Thanks to Internet I am able to see these wonderful old photos of the places I am very familiar with in present time, but this is a true time machine.
As a kid I grew up right in centre of Zagreb.
Vlaška street was right in front of my house and here is where little me trotted daily, where all the shopkeepers knew me (believe me, it's not a good idea to steal candies where everybody knows you), where I hit my head on some shoe-maker's window display and had to be brought to hospital, where I always had a haircut, where we bought cakes in cake shop by Albanian guy and where I was fortunate to never fall under the streetcar thought the traffic was sometimes quite busy but we all behaved like we own the street. The building that always towered above it all was St.Peter's church - very strange, phallic building if you ask me - that never interested little heathen like me. We lived in a completely hypocritical society where outside people were proper communists with party membership but secretly they celebrated all the religious holidays at home, hidden under the curtains and don't even ask why it was like that - following tradition I guess - so the church was the place on a tram stop. Where that guy had a stand with peanuts and popcorn. Once I did sneaked into a church during some mass I guess, and stood in line with other children who were getting leavened bread, mouth gaping eagerly but the priest just passed me by, knowing I am a little intruder. Funny how we remember these things. This magnificent photo shows the same spot with unrecognisable St.Peter's church the way it looked about hundred years ago - there was no tram of course, buildings were more like a little village than a centre of town and church itself looks very strange because it has a bell tower on a top that I don't know nothing about. Later it was re-shaped with another top and a cross and this is how it looks today.
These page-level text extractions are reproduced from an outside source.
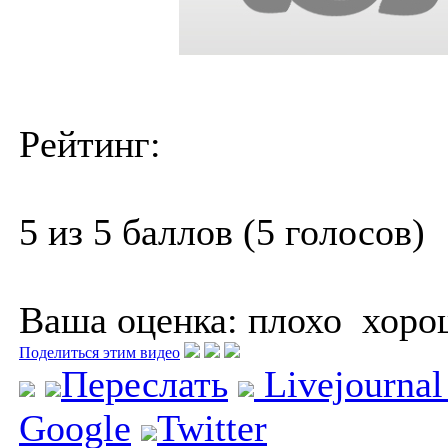
Рейтинг:
5 из 5 баллов (5 голосов)
Ваша оценка:
плохо
хоро
Поделиться этим видео
Переслать
Livejourna
Google
Twitter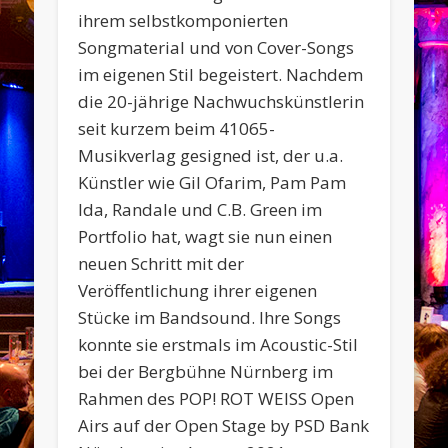
ihrem selbstkomponierten
Songmaterial und von Cover-Songs
im eigenen Stil begeistert. Nachdem
die 20-jährige Nachwuchskünstlerin
seit kurzem beim 41065-
Musikverlag gesigned ist, der u.a.
Künstler wie Gil Ofarim, Pam Pam
Ida, Randale und C.B. Green im
Portfolio hat, wagt sie nun einen
neuen Schritt mit der
Veröffentlichung ihrer eigenen
Stücke im Bandsound. Ihre Songs
konnte sie erstmals im Acoustic-Stil
bei der Bergbühne Nürnberg im
Rahmen des POP! ROT WEISS Open
Airs auf der Open Stage by PSD Bank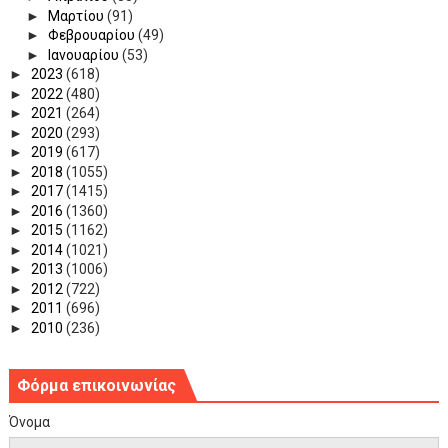
►
Μαρτίου
(91)
►
Φεβρουαρίου
(49)
►
Ιανουαρίου
(53)
►
2023
(618)
►
2022
(480)
►
2021
(264)
►
2020
(293)
►
2019
(617)
►
2018
(1055)
►
2017
(1415)
►
2016
(1360)
►
2015
(1162)
►
2014
(1021)
►
2013
(1006)
►
2012
(722)
►
2011
(696)
►
2010
(236)
Φόρμα επικοινωνίας
Όνομα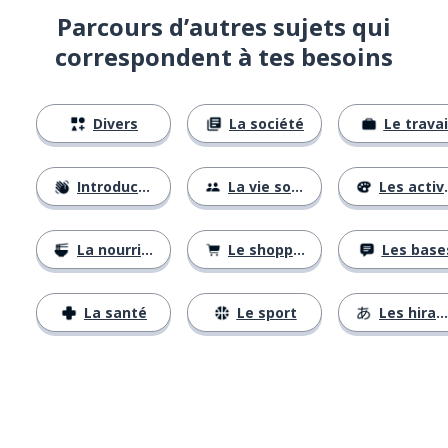
Parcours d’autres sujets qui
correspondent à tes besoins
Divers
La société
Le travai
Introductions
La vie sociale
Les activités
La nourriture
Le shopping
Les base
La santé
Le sport
Les hiraganas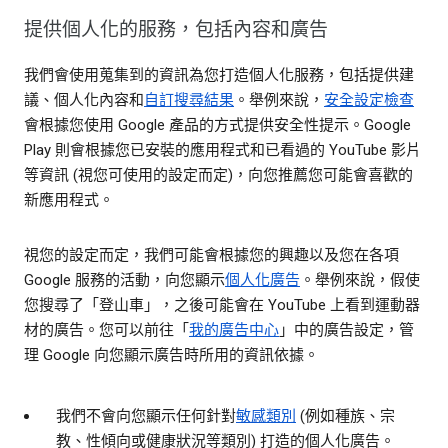
提供個人化的服務，包括內容和廣告
我們會使用蒐集到的資訊為您打造個人化服務，包括提供建
議、個人化內容和
自訂搜尋結果
。舉例來說，
安全設定檢查
會根據您使用 Google 產品的方式提供安全性提示。Google
Play 則會根據您已安裝的應用程式和已看過的 YouTube 影片
等資訊 (視您可使用的設定而定)，向您推薦您可能會喜歡的
新應用程式。
視您的設定而定，我們可能會根據您的興趣以及您在各項
Google 服務的活動，向您顯示
個人化廣告
。舉例來說，假使
您搜尋了「登山車」，之後可能會在 YouTube 上看到運動器
材的廣告。您可以前往「
我的廣告中心
」中的廣告設定，管
理 Google 向您顯示廣告時所用的資訊依據。
我們不會向您顯示任何針對
敏感類別
(例如種族、宗
教、性傾向或健康狀況等類別) 打造的個人化廣告。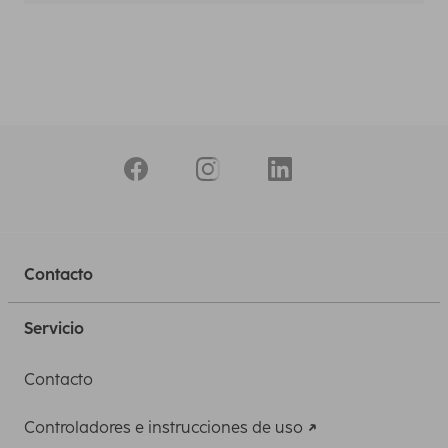
Contacto
Servicio
Contacto
Controladores e instrucciones de uso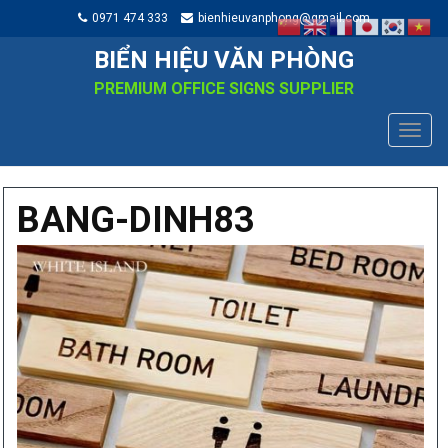
0971 474 333
bienhieuvanphong@gmail.com
BIỂN HIỆU VĂN PHÒNG
PREMIUM OFFICE SIGNS SUPPLIER
TOGG
NAVIG
BANG-DINH83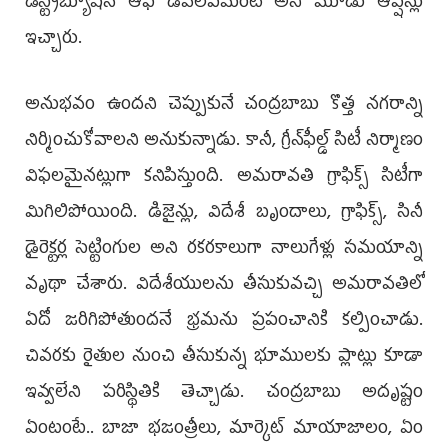
డిస్ట్రిబ్యూషన్‌ ఆఫ్‌ డెవలప్‌మెంట్‌ అని మూడు ఆప్షన్లు
ఇచ్చారు.
అనుభవం ఉందని చెప్పుకునే చంద్రబాబు కొత్త నగరాన్ని
నిర్మించుకోవాలని అనుకున్నాడు. కానీ, గ్రీన్‌ఫీల్డ్‌ సిటీ నిర్మాణం
విఫలమైనట్లుగా కనిపిస్తుంది. అమరావతి గ్రాఫిక్స్‌ సిటీగా
మిగిలిపోయింది. డిజైన్లు, విదేశీ బృందాలు, గ్రాఫిక్స్, సినీ
డైరెక్టర్ల సెట్టింగుల అని రకరకాలుగా నాలుగేళ్లు సమయాన్ని
వృథా చేశారు. విదేశీయులను తీసుకువచ్చి అమరావతిలో
ఏదో జరిగిపోతుందనే భ్రమను ప్రపంచానికి కల్పించాడు.
చివరకు రైతుల నుంచి తీసుకున్న భూములకు ప్లాట్లు కూడా
ఇవ్వలేని పరిస్థితికి తెచ్చాడు. చంద్రబాబు అదృష్టం
ఏంటంటే.. బాజా భజంత్రీలు, మార్కెట్‌ మాయాజాలం, ఏం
Not very far from this spot, in fact almost around the corner is a famous birth hospital where countless citizens of Zagreb were brought to life, including, dear reader, the author of these marvellous and deeply wise lines. The street is called Petrova street (again, because of the church I guess) and its still a quiet, nice road that goes parallel with Vlaška street - a step away from hustle and traffic, but lovely oasis with quiet gardens and elegant buildings. I couldn't care less for Zagreb and have not a nostalgic bone in my body - present is present, past is past - but if theoretically I could chose, I would prefer to live in Petrova street because it has a a provincial charm and is short walk away from centre. I could easily imagine myself writing in a garden there and than taking my dog for a stroll afterwards, passing the birth hospital and towards famous Maksimir park. Back to the birth hospital - it appears huge and imposing here but its only because other houses nearby were so tiny back than. Nowadays it is a grey, slightly ruined building that has seen better days and its almost lost between other buildings. I just found it so interesting that all my little life back than was placed in this neighbourhood triangle - here I was born, a street away was my primary school and around the corner of that same school is where I lived. my ground floor windows looking at anonymous parking lot that was a fantastic playground for me and my little friends (and occasional WC for all of us) and where my eyes gazed often up towards the sky from that particularly low perspective, daydreaming above my books about some other place I would one day run away to. I recall sitting there and looking at the map of the world imagining journeys to all these interesting, other countries - by some strange coincidence I did visit them all later in life, even lived in some of them - and in a way I still did not given up my dreams. One is never too old to dream.